Version: 1.0
Date: March 3, 2026
Author: cschweda
Status: Draft
ForgeCrawl is a self-hosted, authenticated web scraper that converts website content into clean Markdown optimized for LLM consumption. Inspired by Firecrawl, ForgeCrawl fills a gap in the open-source ecosystem: a self-hosted solution with proper authentication, a management UI, and LLM-ready output — without SaaS dependencies or public endpoints.
- Self-hosted & private: Runs on your own infrastructure with no public API endpoints
- Authenticated: Built-in bcrypt + JWT auth with first-run admin registration, multi-user support, and API key access
- LLM-optimized: Outputs clean Markdown with optional RAG-ready chunking and metadata
- Full rendering: Puppeteer-based JavaScript rendering for SPAs and dynamic content
- Login-gated scraping: Can authenticate against target sites to scrape protected content
- A public API service or SaaS platform
- A search engine crawler or indexer
- A general-purpose web archiver
| Layer | Technology | Version |
|---|---|---|
| Framework | Nuxt 4 | >=4.3.1 |
| UI | Nuxt UI | 4+ |
| Package Manager | pnpm | latest |
| Runtime | Node.js | latest LTS |
| Auth | Built-in (bcrypt + jose JWT) | — |
| Database | SQLite via better-sqlite3 | latest |
| ORM | Drizzle ORM | latest |
| JS Rendering | Puppeteer | latest |
| Content Extraction | Mozilla Readability | latest |
| HTML to Markdown | Turndown | latest |
| Process Manager | PM2 | latest |
| Hosting | DigitalOcean Droplet | see Deployment section |
- puppeteer — headless Chromium for JS-rendered pages
- @mozilla/readability — article content extraction (same engine as Firefox Reader View)
- turndown — HTML-to-Markdown conversion with plugin support
- turndown-plugin-gfm — GitHub Flavored Markdown tables, strikethrough, task lists
- better-sqlite3 — embedded SQLite database (zero-config, WAL mode)
- drizzle-orm — type-safe ORM for SQLite (and Postgres, if upgrading later)
- bcrypt — password hashing (12 salt rounds)
- jose — JWT signing and verification (HS256)

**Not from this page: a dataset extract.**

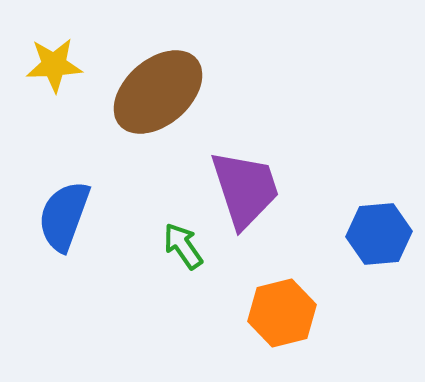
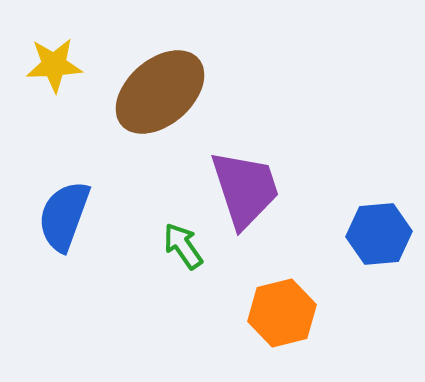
brown ellipse: moved 2 px right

- cheerio — fast HTML parsing for non-JS pages
- robots-parser — robots.txt compliance
+-----------------------------------------------------+
| Nuxt 4 Application |
| |
| +--------------+ +----------------------------+ |
| | Nuxt UI | | Nitro Server | |
| | Admin Panel | | | |
| | | | +----------------------+ | |
| | - Dashboard | | | Auth Middleware | | |
| | - Scrapes | | | (bcrypt/JWT + | | |
| | - Users | | | API Key validation)| | |
| | - Settings | | +----------+-----------+ | |
| | - API Keys | | | | |
| +--------------+ | +----------v-----------+ | |
| | | API Routes | | |
| | | /api/scrape | | |
| | | /api/crawl | | |
| | | /api/jobs | | |
| | | /api/admin/* | | |
| | +----------+-----------+ | |
| | | | |
| | +----------v-----------+ | |
| | | Scraping Engine | | |
| | | | | |
| | | HTTP Fetch ---+ | | |
| | | Puppeteer ----+ | | |
| | | v | | |
| | | Readability -> Clean | | |
| | | Turndown --> MD | | |
| | | Chunker --> RAG | | |
| | +-----------------------+ | |
| +----------------------------+ |
+-------------------------+----------------------------+
|
+-------------v--------------+
| SQLite (local file) |
| |
| - Auth (users, sessions) |
| - Jobs, scrape history |
| - WAL mode, Drizzle ORM |
+----------------------------+
+----------------------------+
| Local Filesystem (opt.) |
| |
| /data/scrapes/ |
| +-- {id}/ |
| | +-- raw.html |
| | +-- content.md |
| | +-- chunks.json |
+----------------------------+
- Client sends request (browser session or API key in header)
- Nitro middleware validates authentication
- Route handler dispatches to scraping engine
- Engine fetches page (HTTP or Puppeteer based on config)
- Readability extracts article content
- Turndown converts to Markdown
- Optional: Chunker splits into RAG-ready segments
- Results stored per configuration (database, filesystem, or both)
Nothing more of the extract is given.